Qualche giorno fa la consueta e bella manifestazione di Gaeta con la consueta e folta presenza di amici e “compatrioti” per ritrovare, insieme, Memoria e Orgoglio. Necessaria, forse, qualche considerazione. Organizzatori e partecipanti hanno seguito il motto che inventò il nostro grande amico Riccardo Pazzaglia (“quant’è vero Iddio ci rimettiamo”) associato all’altro motto che fece nascere e ha caratterizzato il movimento stesso fin dal 1993: “ci vediamo a cena al Borgo Marinari per parlare male di Garibaldi e, male che vada, faremo un tanto a testa”. Una grande squadra di meridionali disinteressati e appassionati con una piccola squadra di ricercatori volontari (volontari puri).
E i nostri “avversari”? Quelli che spesso ci mettono sul loro stesso piano confrontando le tesi accademiche/ufficiali con le tesi neoborboniche? Quelli che da anni fanno convegni e libri sui neoborbonici senza alcun confronto e senza ricordare che i mezzi e il potere in campo presentano differenze madornali da oltre un secolo e mezzo?
Ho dato un occhio ad alcuni enti “risorgimentalisti”, “giacobini”, “mazziniani” o “garibaldini”, alcuni fondati addirittura con “regi decreti” in età sabauda.
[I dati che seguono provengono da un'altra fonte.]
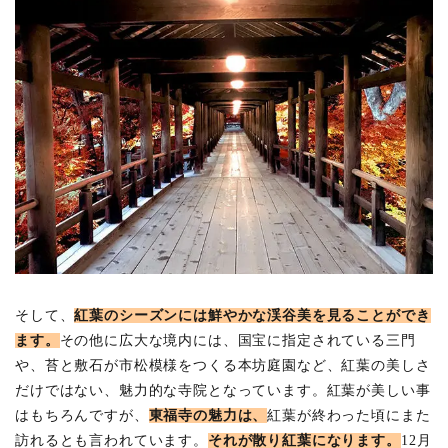
そして、
紅葉のシーズンには鮮やかな渓谷美を見ることができ
ます。
その他に広大な境内には、国宝に指定されている三門
や、苔と敷石が市松模様をつくる本坊庭園など、紅葉の美しさ
だけではない、魅力的な寺院となっています。紅葉が美しい事
はもちろんですが、
東福寺の魅力は、
紅葉が終わった頃にまた
訪れるとも言われています。
それが散り紅葉になります。
12月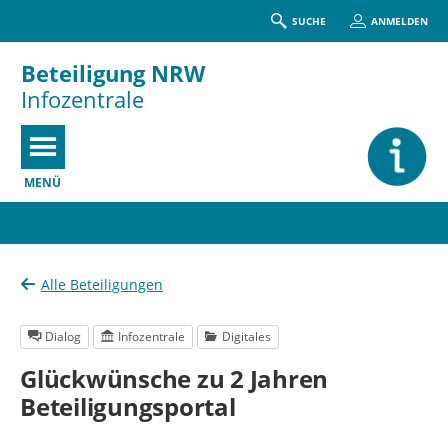
SUCHE
ANMELDEN
Beteiligung NRW
Infozentrale
MENÜ
Portalnavigation
Alle Beteiligungen
Dialog
Infozentrale
Digitales
Glückwünsche zu 2 Jahren
Beteiligungsportal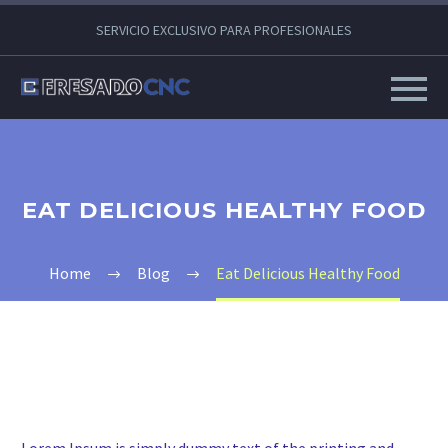
SERVICIO EXCLUSIVO PARA PROFESIONALES
EAT DELICIOUS HEALTHY FOOD
Home
Blog
Eat Delicious Healthy Food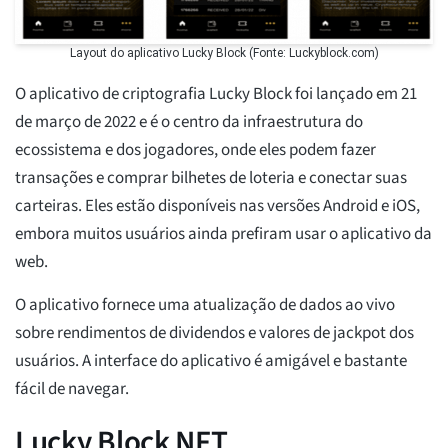
Layout do aplicativo Lucky Block (Fonte: Luckyblock.com)
O aplicativo de criptografia Lucky Block foi lançado em 21
de março de 2022 e é o centro da infraestrutura do
ecossistema e dos jogadores, onde eles podem fazer
transações e comprar bilhetes de loteria e conectar suas
carteiras. Eles estão disponíveis nas versões Android e iOS,
embora muitos usuários ainda prefiram usar o aplicativo da
web.
O aplicativo fornece uma atualização de dados ao vivo
sobre rendimentos de dividendos e valores de jackpot dos
usuários. A interface do aplicativo é amigável e bastante
fácil de navegar.
Lucky Block NFT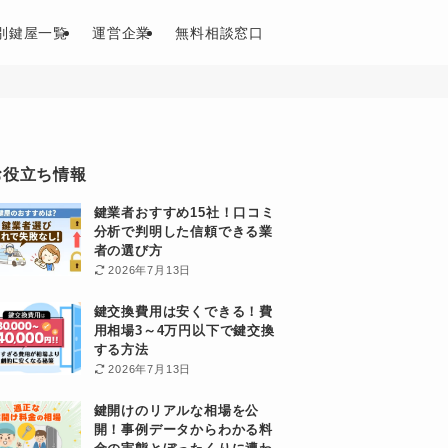
別鍵屋一覧
運営企業
無料相談窓口
お役立ち情報
鍵業者おすすめ15社！口コミ
分析で判明した信頼できる業
者の選び方
2026年7月13日
鍵交換費用は安くできる！費
用相場3～4万円以下で鍵交換
する方法
2026年7月13日
鍵開けのリアルな相場を公
開！事例データからわかる料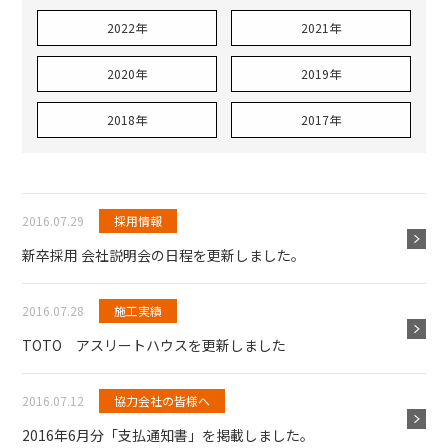
2022年
2021年
2020年
2019年
2018年
2017年
2016.07.29
採用情報
新卒採用 会社説明会の日程を更新しました。
2016.07.28
施工実績
TOTO アスリートハウスを更新しました
2016.07.12
協力会社の皆様へ
2016年6月分「支払通知書」を掲載しました。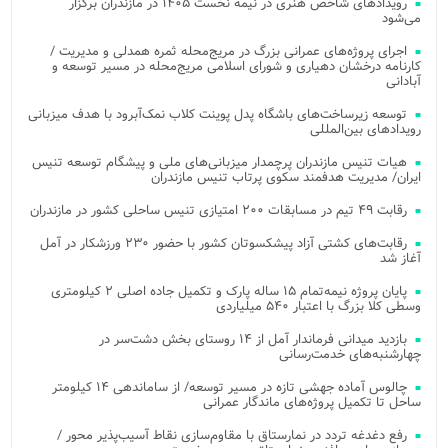
رویدادهای شاخص هنری در نیمه نخست ۱۴۰۵ در مازندران برگزار
می‌شود
اجرای پروژه‌های عمرانی بزرگ در مریج‌محله ثمره همدلی و مدیریت /
کارنامه درخشان دهیاری و شورای اسلامی مریج‌محله در مسیر توسعه و
آبادانی
توسعه زیرساخت‌های باشگاه پدل پوینت کلاب نمک‌آبرود با هدف میزبانی
رویدادهای بین‌المللی
هیات تنیس مازندران پرچمدار میزبانی‌های ملی و پیشگام توسعه تنیس
ایران/ مدیریت هدفمند سکوی پرتاب تنیس مازندران
رقابت ۴۹ تیم در مسابقات ۲۰۰ امتیازی تنیس ساحلی کشور در مازندران
رقابت‌های کشتی آزاد پیشکسوتان کشور با حضور ۲۳۰ ورزشکار در آمل
آغاز شد
پایان پروژه نیمه‌تمام ۱۵ ساله پارک و تکمیل جاده اصلی ۲ کیلومتری
وسطی کلا بزرگ با اعتبار ۵۴۰ میلیاردی
بازدید میدانی فرماندار آمل از ۱۴ روستای بخش دشت‌سر در
چهارشنبه‌های خدمت‌رسانی
چالوس آماده جهشی تازه در مسیر توسعه/ از ساماندهی ۱۴ کیلومتر
ساحل تا تکمیل پروژه‌های ماندگار عمرانی
رفع دغدغه تردد در نمارستاق با مقاوم‌سازی نقاط آسیب‌پذیر محور /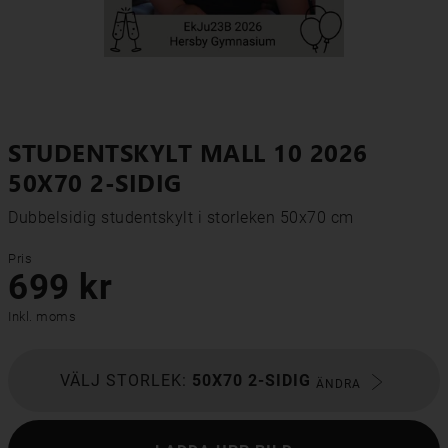
STUDENTSKYLT MALL 10 2026
50X70 2-SIDIG
Dubbelsidig studentskylt i storleken 50x70 cm
Pris
699 kr
Inkl. moms
VÄLJ STORLEK:
50X70 2-SIDIG
ÄNDRA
Centinaia di migliaia di euro di finanziamenti pubblici, stesse cifre spesso per i debiti, cause in corso con i dipendenti (non pagati o pagati male), dimissioni dei vertici, litigi tra presidenti e segretari, commissariamenti vari e il tutto con eventi che, quando non coinvolgono/deportano studenti e alunni, contano a volte più relatori che presenti. Una trentina, ad esempio, i partecipanti alle celebrazioni del 17 marzo, una decina i commenti e i like alle presentazioni di libri vari. Per i mezzi in campo non siamo sullo stesso piano. Per i risultati e le vittorie culturali (noi) possiamo solo festeggiare. Tanti, ormai, gli accademici costretti a scrivere libri sui nostri temi e spesso anche a darci ragione. Tantissime le persone che ormai hanno conosciuto la verità storica e magari intervengono sotto i post “risorgimentali” (un dato recente e interessante: negativo il 90% dei commenti sotto i post, ad esempio, del Mattino o di Geopop il 17 marzo). Milioni le visualizzazioni su Fb, Instagram o TikTok di video o post che, pure se con qualche semplificazione, raccontano una storia diversa quando si parla di Sud, Due Sicilie, Borbone o questioni meridionali. In sintesi: 3 a 0 in trasferta (e non finisce qui).